Saved entries:
——

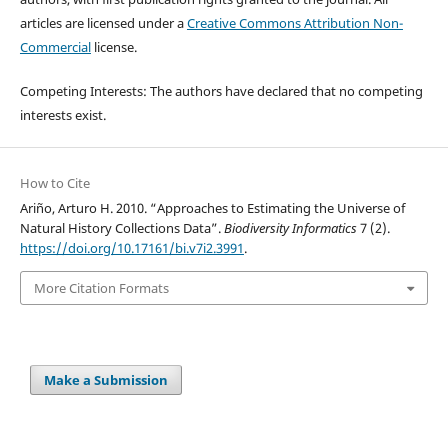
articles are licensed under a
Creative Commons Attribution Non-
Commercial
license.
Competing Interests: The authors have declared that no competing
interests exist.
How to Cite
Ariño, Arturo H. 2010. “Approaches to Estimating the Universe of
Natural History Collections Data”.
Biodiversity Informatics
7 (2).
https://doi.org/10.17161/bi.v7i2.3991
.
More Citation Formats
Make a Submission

——

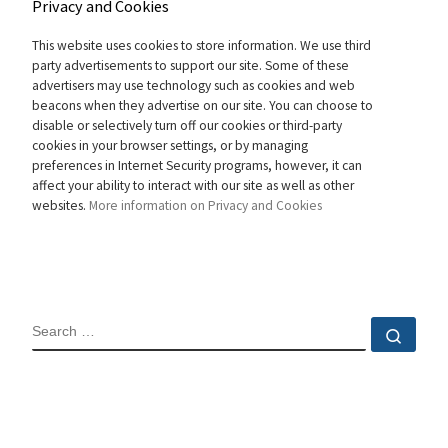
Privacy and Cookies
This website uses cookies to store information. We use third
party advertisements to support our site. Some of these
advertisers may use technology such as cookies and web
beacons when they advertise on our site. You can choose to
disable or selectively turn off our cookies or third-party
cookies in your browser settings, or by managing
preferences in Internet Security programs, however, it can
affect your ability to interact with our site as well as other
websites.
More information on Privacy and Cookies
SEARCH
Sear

——

• _TASK PROMPT_
Copy every line where the word "information" is present in the entries above.

• _WRITTEN RESPONSE_
This website uses cookies to store information. We use third
More information on Privacy and Cookies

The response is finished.